WHAT THE EXERCISE ASKS
Copy nothing before the line containing "faydalanırsınız. Kurumsal destek, eğitim ve". Reproduce that line and all that follow, exactly, through the end of the records.

DATA
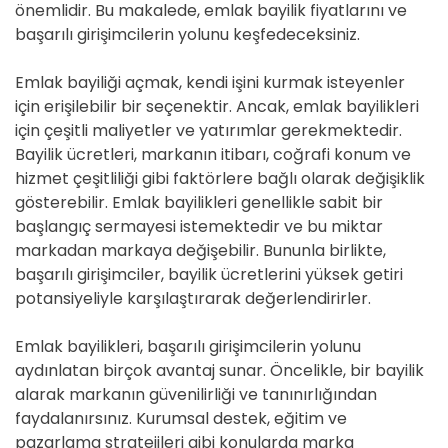
önemlidir. Bu makalede, emlak bayilik fiyatlarını ve
başarılı girişimcilerin yolunu keşfedeceksiniz.
Emlak bayiliği açmak, kendi işini kurmak isteyenler
için erişilebilir bir seçenektir. Ancak, emlak bayilikleri
için çeşitli maliyetler ve yatırımlar gerekmektedir.
Bayilik ücretleri, markanın itibarı, coğrafi konum ve
hizmet çeşitliliği gibi faktörlere bağlı olarak değişiklik
gösterebilir. Emlak bayilikleri genellikle sabit bir
başlangıç sermayesi istemektedir ve bu miktar
markadan markaya değişebilir. Bununla birlikte,
başarılı girişimciler, bayilik ücretlerini yüksek getiri
potansiyeliyle karşılaştırarak değerlendirirler.
Emlak bayilikleri, başarılı girişimcilerin yolunu
aydınlatan birçok avantaj sunar. Öncelikle, bir bayilik
alarak markanın güvenilirliği ve tanınırlığından
faydalanırsınız. Kurumsal destek, eğitim ve
pazarlama stratejileri gibi konularda marka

SOLUTION FOR THIS EXERCISE
faydalanırsınız. Kurumsal destek, eğitim ve
pazarlama stratejileri gibi konularda marka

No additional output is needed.